大谷翔平(29)が所属する大リーグ・エンゼルスは7月27日、大谷について「今季途中のトレードはない」と発表した。8月1日(日本時間同2日)の期限を待たず、投打の中心に大谷を据え、9年ぶりのプレーオフ進出を目指す方針を明確にしたことになる。日米で話題を呼んできた大谷の去就問題が一応の決着をみた。
今後の焦点は、フリーエージェント(FA)になって他チームと交渉を開始する前に、エンゼルスが契約を延長できるかどうかだ。

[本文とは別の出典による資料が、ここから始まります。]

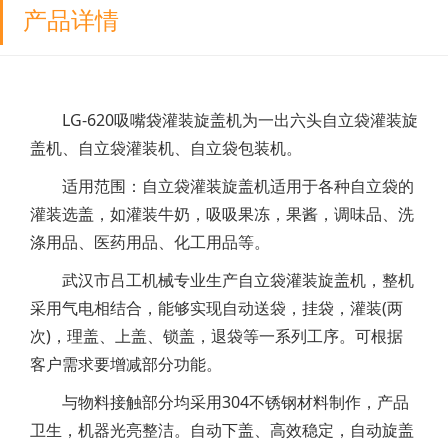
产品详情
LG-620吸嘴袋灌装旋盖机为一出六头自立袋灌装旋
盖机、自立袋灌装机、自立袋包装机。
适用范围：自立袋灌装旋盖机适用于各种自立袋的
灌装选盖，如灌装牛奶，吸吸果冻，果酱，调味品、洗
涤用品、医药用品、化工用品等。
武汉市吕工机械专业生产自立袋灌装旋盖机，整机
采用气电相结合，能够实现自动送袋，挂袋，灌装(两
次)，理盖、上盖、锁盖，退袋等一系列工序。可根据
客户需求要增减部分功能。
与物料接触部分均采用304不锈钢材料制作，产品
卫生，机器光亮整洁。自动下盖、高效稳定，自动旋盖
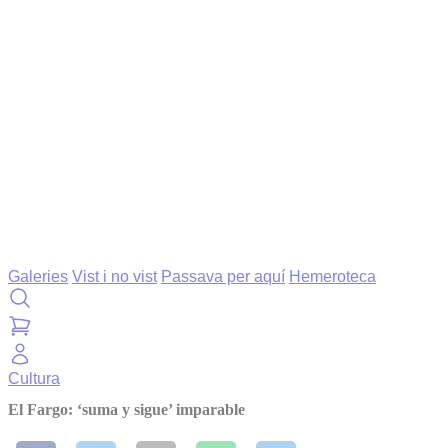
Galeries
Vist i no vist
Passava per aquí
Hemeroteca
Cultura
El Fargo: ‘suma y sigue’ imparable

大谷は「(エンゼルスは)ここまでプレーしてきたチームなので、もちろんファンの人を含めて大好き」と語るなど、以前からチームへの愛着を表明しているので、契約が成立する可能性は小さくない。
ただ一方のエンゼルスには、是が非でも大谷との複数年契約にこぎ着けたい事情があるという……。
「オオタニを見るために1試合1万人観客が増えている」
そもそも大谷のトレード騒動は、6月下旬からのエンゼルスの失速に端を発している。獲得候補には、ヤンキース、レイズ、オリオールズ、ドジャースなど地区優勝やプレーオフ進出を争う多くの球団が浮上した。
実際、エンゼルスの現場レベルでは、他球団の若手有望株と引き替えに大谷を放出するプランを用意していた。しかしある米大手マネジメント会社の代理人によると、オーナーのアート・モレノ氏には、大谷放出の選択肢は一切なかったという。
現場の論理が「チーム強化」を最優先する一方で、モレノ氏は経営的な視座から大谷を捉えているからだ。これまで球団に有形無形の財産をもたらし、これからももたらすであろう大谷を簡単に手放すことはあり得なかった。
大谷の二刀流によるグラウンド内での貢献度は言うまでもない。さらにグラウンド外でも、複数の日本企業とのスポンサー契約や、「オオタニを見るために1試合1万人観客が増えている」とも試算される観客動員への寄与、さらに球団のブランドイメージ向上など、大谷がチームに所属するメリットは計り知れない。